Integrating Web Applications with Apache

Content Integration

Once a remote application is integrated with an Apache server, from a protocol standpoint, it may be necessary to integrate content. This will generally manifest itself as URLs coded into HTML or JavaScript that are specific to a back-end server and not to a user-facing server. The basic necessity is to be able to search and replace bits of HTML or JavaScript content, so that it can render and perform correctly when accessed through an Apache proxy. The module that accomplishes this is mod_substitute and specifically the Substitute directive. Substitute allows a simple regex substitute to be performed on the payload data of an HTTP response.

Something to consider before attempting to replace text is to account for whether the back-end web server compresses data before sending it over the network. If it does, your Substitute statements might not work, as it will be searching for ASCII text within binary compressed data. To account for this, you can instruct Apache to decompress the data, manipulate the response and then re-compress it. This is done using the SetOutputFilter directive, which is part of Apache core functionality. Here's how it works:


SetOutputFilter INFLATE;SUBSTITUTE;DEFLATE

Reading the arguments from left to right, this tells Apache to INFLATE (decompress) the data from the back-end server, perform the substitute and DEFLATE (compress) the data before returning it to the end user.
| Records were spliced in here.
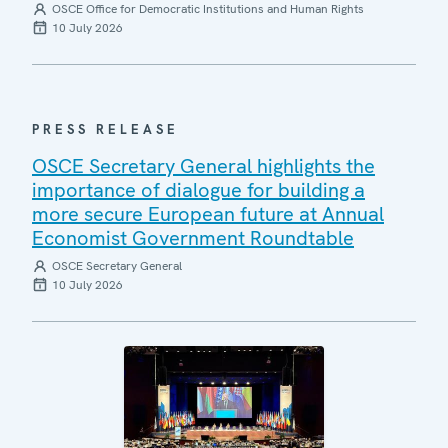
OSCE Office for Democratic Institutions and Human Rights
10 July 2026
PRESS RELEASE
OSCE Secretary General highlights the
importance of dialogue for building a
more secure European future at Annual
Economist Government Roundtable
OSCE Secretary General
10 July 2026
The Substitute statement uses a regex substitute expression. As I mentioned previously, I found it easier to use the pipe-style substitute expression in Apache. To recap, the syntax is s|search|replace|options. Two common options that I tend to use: "i", which denotes a case-insensitive search, and "n", to allow the search and replace values to be processed as regex. Here's a common use example:


Substitute "s|(href="http)(://)back-end01.test:8080|$1s$2public.test|in"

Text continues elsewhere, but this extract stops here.